This Tender Offer Statement on Schedule TO (this “Schedule TO”) relates to the offer by American CyberSystems, Inc., a Georgia corporation (“Parent”) and ACS Merger Corp., a Minnesota corporation and a wholly-owned subsidiary of Parent (“Purchaser” and, together with Parent, the “Offerors”), to purchase all outstanding shares of common stock, par value $0.10 per share (“Shares”), of Analysts International Corporation., a Minnesota corporation (the “Company”), at a price of $6.45 per Share (“Offer Price”), net to the seller in cash (less any required withholding taxes and without interest), upon the terms and subject to the conditions set forth in the Offer to Purchase, dated September 3, 2013 (together with any amendments or supplements thereto, the “Offer to Purchase”) and in the related Letter of Transmittal (together with any amendments or supplements thereto, the “Letter of Transmittal” and, together with the Offer to Purchase, the “Offer”), which are annexed to and filed with this Schedule TO as Exhibits (a)(1)(A) and (a)(1)(B), respectively.

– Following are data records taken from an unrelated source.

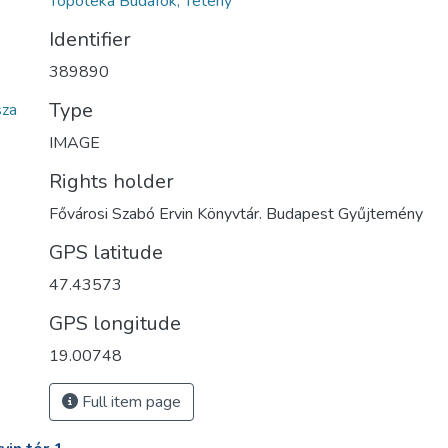
Topotéka Budafok, Tétény
Identifier
389890
Type
sza
IMAGE
Rights holder
Fővárosi Szabó Ervin Könyvtár. Budapest Gyűjtemény
GPS latitude
47.43573
GPS longitude
19.00748
Full item page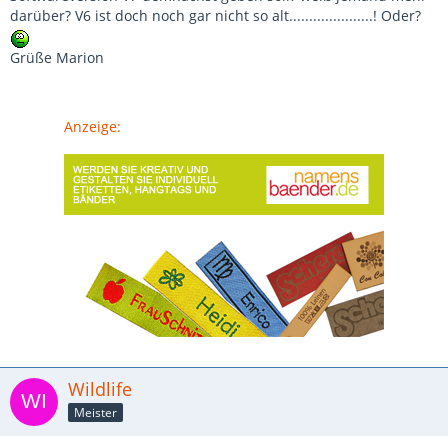
darüber? V6 ist doch noch gar nicht so alt.....................! Oder?
Grüße Marion
Anzeige:
Wildlife
Meister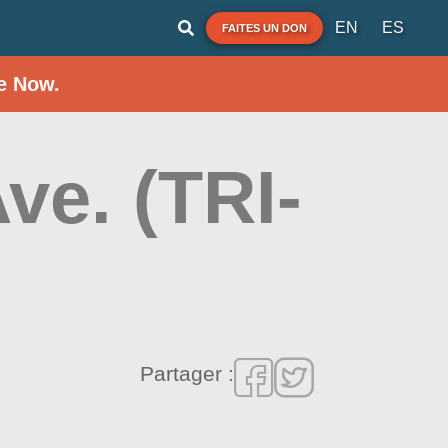
EN
ES
FAITES UN DON
e Now.
ve. (TRI-
Partager :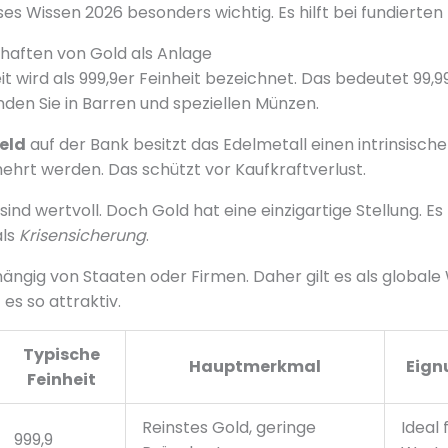
eses Wissen 2026 besonders wichtig. Es hilft bei fundierte
haften von Gold als Anlage
it wird als 999,9er Feinheit bezeichnet. Das bedeutet 99,
nden Sie in Barren und speziellen Münzen.
eld
auf der Bank besitzt das Edelmetall einen intrinsisch
mehrt werden. Das schützt vor Kaufkraftverlust.
sind wertvoll. Doch Gold hat eine einzigartige Stellung. Es
als
Krisensicherung
.
hängig von Staaten oder Firmen. Daher gilt es als globale
es so attraktiv.
Typische
Hauptmerkmal
Eign
Feinheit
Reinstes Gold, geringe
Ideal 
999,9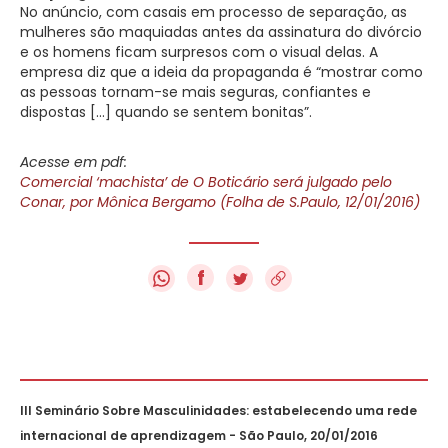
No anúncio, com casais em processo de separação, as
mulheres são maquiadas antes da assinatura do divórcio
e os homens ficam surpresos com o visual delas. A
empresa diz que a ideia da propaganda é “mostrar como
as pessoas tornam-se mais seguras, confiantes e
dispostas […] quando se sentem bonitas”.
Acesse em pdf:
Comercial ‘machista’ de O Boticário será julgado pelo
Conar, por Mônica Bergamo (Folha de S.Paulo, 12/01/2016)
f
III Seminário Sobre Masculinidades: estabelecendo uma rede
internacional de aprendizagem - São Paulo, 20/01/2016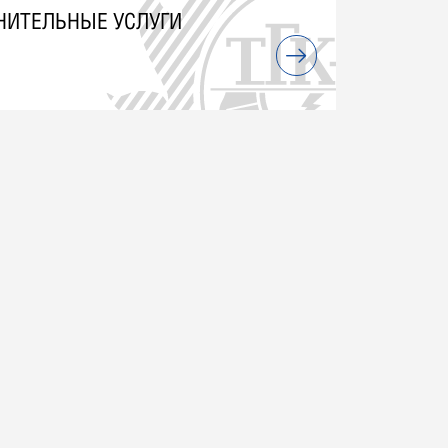
НИТЕЛЬНЫЕ УСЛУГИ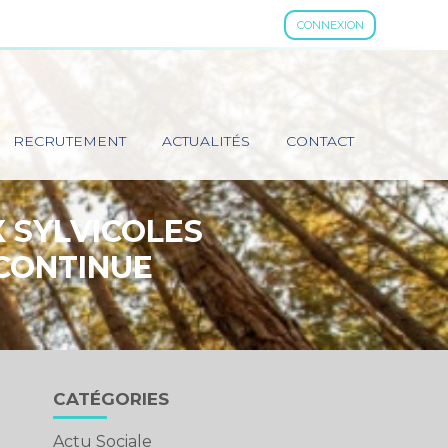
CONNEXION
RECRUTEMENT
ACTUALITÉS
CONTACT
 SYLVICOLES
 CONTINUE
Blog
CATÉGORIES
sidebar
Actu Sociale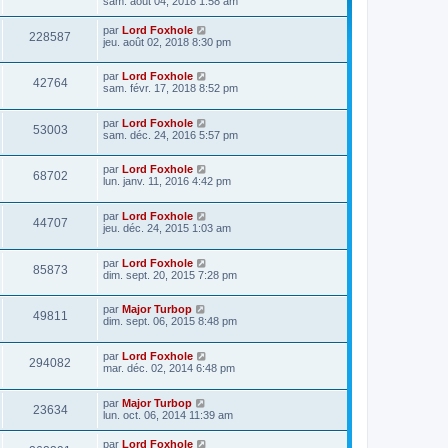
sam. août 04, 2018 1:58 am
e
s
r
a
m
par
Lord Foxhole
228587
g
e
jeu. août 02, 2018 8:30 pm
e
s
s
a
par
Lord Foxhole
42764
g
sam. févr. 17, 2018 8:52 pm
e
par
Lord Foxhole
53003
sam. déc. 24, 2016 5:57 pm
par
Lord Foxhole
68702
lun. janv. 11, 2016 4:42 pm
par
Lord Foxhole
44707
jeu. déc. 24, 2015 1:03 am
par
Lord Foxhole
85873
dim. sept. 20, 2015 7:28 pm
par
Major Turbop
49811
dim. sept. 06, 2015 8:48 pm
par
Lord Foxhole
294082
mar. déc. 02, 2014 6:48 pm
par
Major Turbop
23634
lun. oct. 06, 2014 11:39 am
par
Lord Foxhole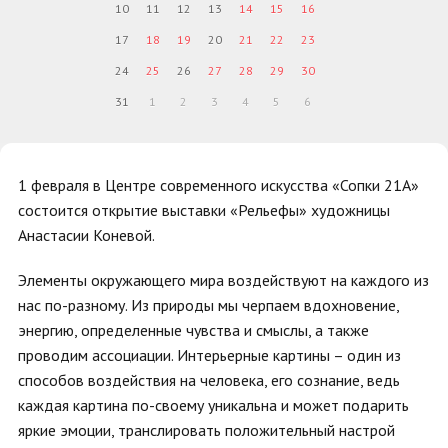
10
11
12
13
14
15
16
17
18
19
20
21
22
23
24
25
26
27
28
29
30
31
1
2
3
4
5
6
1 февраля в Центре современного искусства «Сопки 21А»
состоится открытие выставки «Рельефы» художницы
Анастасии Коневой.
Элементы окружающего мира воздействуют на каждого из
нас по-разному. Из природы мы черпаем вдохновение,
энергию, определенные чувства и смыслы, а также
проводим ассоциации. Интерьерные картины – один из
способов воздействия на человека, его сознание, ведь
каждая картина по-своему уникальна и может подарить
яркие эмоции, транслировать положительный настрой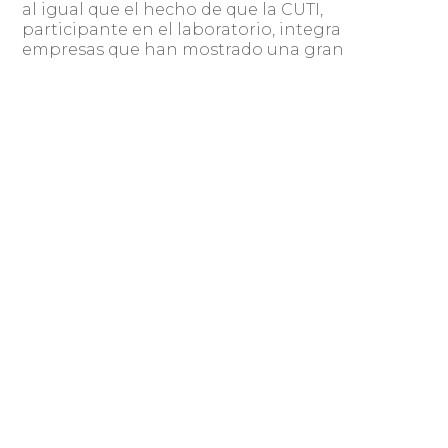
al igual que el hecho de que la CUTI,
participante en el laboratorio, integra
empresas que han mostrado una gran
capacidad de desarrollo y que pueden crecer
aún más gracias a Open Digital Lab. Para eso
también contarán con el apoyo de ANII.
Como ejemplos de lo que ocurrirá en el
laboratorio, Paganini dijo que se podrán
instalar medidores inteligentes de energía
eléctrica o sensores de tránsito en la caminería.
La información obtenida se procesará y
permitirá extenderse a las ciudades para
optimizar tanto el tránsito como el consumo
energético.
También se podrá trabajar con los diversos
datos que proporcionen los edificios a través de
IoT, gracias a la tecnología 5G. Las aplicaciones
de estas tecnologías son sumamente amplias, y
abarcan desde la telemedicina hasta el
monitoreo de animales en el campo.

This Schedule TO is being filed on behalf of the Offerors. Unless otherwise indicated, references to sections in this Schedule TO are references to sections of the Offer to Purchase. The Agreement and Plan of Merger, dated as of August 27, 2013 (together with any amendments or supplements thereto, the “Merger Agreement”), among the Parent, Purchaser and the Company, a copy of which agreement is attached as Exhibit (d)(1) hereto, is incorporated herein by reference with respect to Items 4 through 11 of this Schedule TO. All the information set forth in the Offer to Purchase is incorporated by reference herein in response to Items 1 through 9 and Item 11 of this Schedule TO, and is supplemented by the information specifically provided in this Schedule TO.
The information set forth in the section of the Offer to Purchase titled “Summary Term Sheet” is incorporated herein by reference.
ITEM 2.
- SUBJECT COMPANY INFORMATION.
(a) The name of the subject company and the issuer of the securities subject to the Offer is Analysts International Corporation, a Minnesota corporation. Its principal executive office is located at 7700 France Avenue South, Suite 200, Minneapolis, MN 55435 and its telephone number is (952) 835-5900.
(b) This Schedule TO relates to the Shares of the Company. According to the Company, as of August 29, 2013, there were approximately 5,117,627 Shares issued and outstanding.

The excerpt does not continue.